Detectores de foto ionização (PIDs)
Os profissionais de saúde e segurança e outros têm utilizado a tecnologia de sensores de fotoionização para avaliar os perigos atmosféricos no local de trabalho desde os anos 60. A esperança de vida destes sensores é de um a três anos. São normalmente demasiado caros para serem utilizados num instrumento multi-sensor.
Conclusão
Para aqueles de vós que trabalham em atmosferas que podem ser perigosas para a vossa saúde, seleccionar o detector de gás certo pode ser a decisão mais importante que alguma vez tomaram. A sua vida pode depender dessa decisão, pelo que é fundamental que o utilizador/comprador tome consciência dos perigos que podem ser encontrados e dos sensores adequados para os proteger. Dados recolhidos no final dos anos 70 e início dos anos 80 indicavam que 65% das pessoas que morreram em espaços confinados não tinham consciência de que o espaço em que estavam a entrar era um perigo potencial. Mais de 50% de mortes em espaços confinados ocorrem aos socorristas e mais de um terço das mortes ocorreram depois de o espaço ter sido testado, declarado seguro e o detector de gás ter sido removido.
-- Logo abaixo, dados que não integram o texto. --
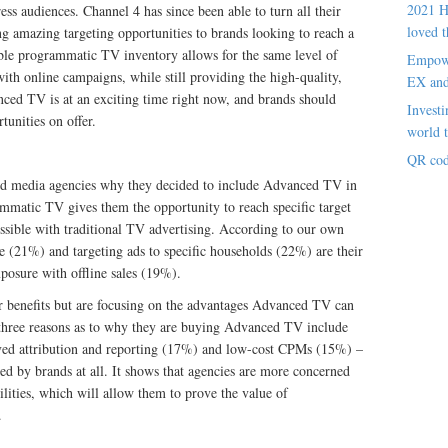
2021 H
ess audiences. Channel 4 has since been able to turn all their
loved t
g amazing targeting opportunities to brands looking to reach a
able programmatic TV inventory allows for the same level of
Empowe
th online campaigns, while still providing the high-quality,
EX an
ced TV is at an exciting time right now, and brands should
Investi
tunities on offer.
world t
QR cod
nd media agencies why they decided to include Advanced TV in
mmatic TV gives them the opportunity to reach specific target
ossible with traditional TV advertising. According to our own
le (21%) and targeting ads to specific households (22%) are their
posure with offline sales (19%).
r benefits but are focusing on the advantages Advanced TV can
 three reasons as to why they are buying Advanced TV include
ved attribution and reporting (17%) and low-cost CPMs (15%) –
ned by brands at all. It shows that agencies are more concerned
lities, which will allow them to prove the value of
.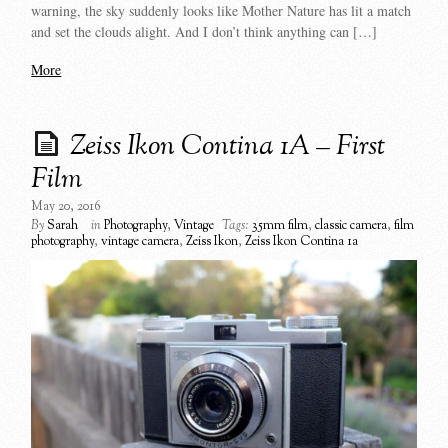
warning, the sky suddenly looks like Mother Nature has lit a match
and set the clouds alight. And I don’t think anything can […]
More
Zeiss Ikon Contina 1A – First
Film
May 20, 2016
By
Sarah
in
Photography
,
Vintage
Tags:
35mm film
,
classic camera
,
film
photography
,
vintage camera
,
Zeiss Ikon
,
Zeiss Ikon Contina 1a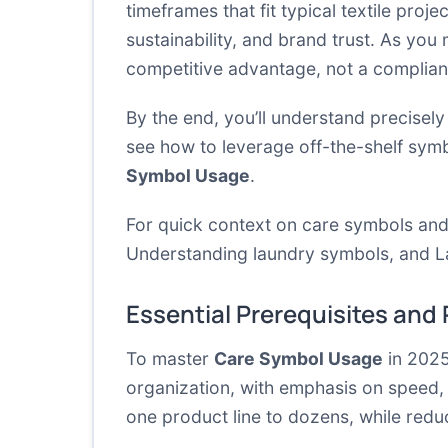
timeframes that fit typical textile proj
sustainability, and brand trust. As you
competitive advantage, not a complia
By the end, you’ll understand precisely
see how to leverage off-the-shelf symbo
Symbol Usage
.
For quick context on care symbols and
Understanding laundry symbols
, and
L
Essential Prerequisites and
To master
Care Symbol Usage
in 2025
organization, with emphasis on speed, 
one product line to dozens, while redu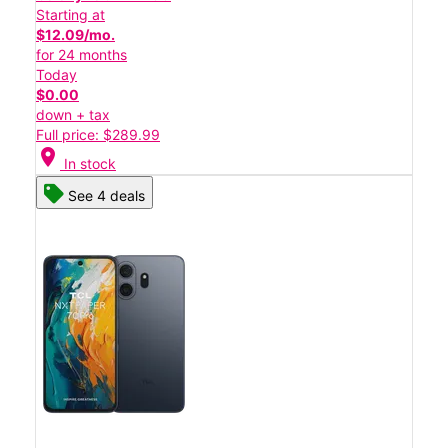
Starting at
$12.09/mo.
for 24 months
Today
$0.00
down + tax
Full price: $289.99
location_on
In stock
See 4 deals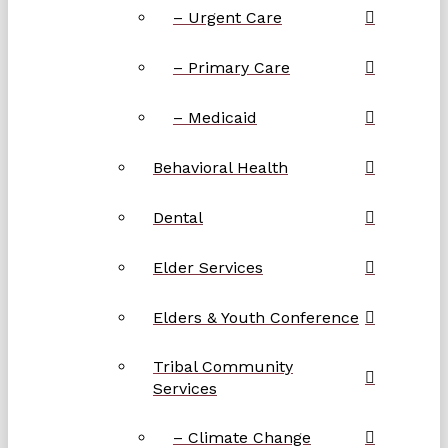
– Urgent Care
– Primary Care
– Medicaid
Behavioral Health
Dental
Elder Services
Elders & Youth Conference
Tribal Community
Services
– Climate Change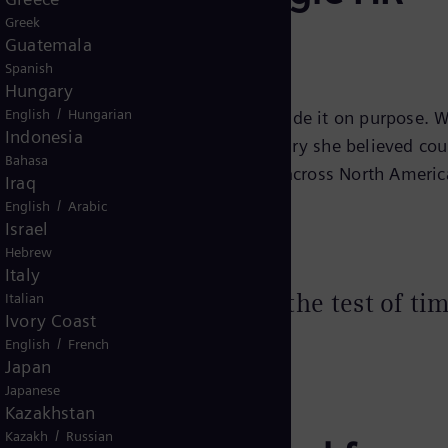
Greek
iemens Energy
Guatemala
Spanish
Hungary
/
English
Hungarian
 in the middle of a crisis and she made it on purpose. 
Indonesia
ndstill, she chose energy: an industry she believed cou
Bahasa
eading a team of 46 HR professionals across North Americ
Iraq
.
/
English
Arabic
Israel
Hebrew
Italy
n industry that can stand the test of ti
Italian
Ivory Coast
/
English
French
Japan
Japanese
Kazakhstan
/
Kazakh
Russian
A selecção de um detector de gás deve ser baseada no perigo enfrentado. Infelizmente, demasiados compradores fazem uma das maiores e mais cruciais despesas individuais de equipamento sem realmente compreenderem o que estão a comprar. Os sensores e as suas capacidades são o factor mais importante na escolha de um detector de gás, no entanto, na maioria das vezes, as decisões baseiam-se no tamanho, preço e características que nada têm a ver com as capacidades de detecção do instrumento.
Os detectores de gás vêm numa variedade de tamanhos, formas, cores e configurações de sensores. Para trabalhos em espaços confinados, é necessário monitorizar a deficiência/enriquecimento de oxigénio, gases combustíveis e tóxicos. Um instrumento capaz de lidar com estes três perigos é essencial.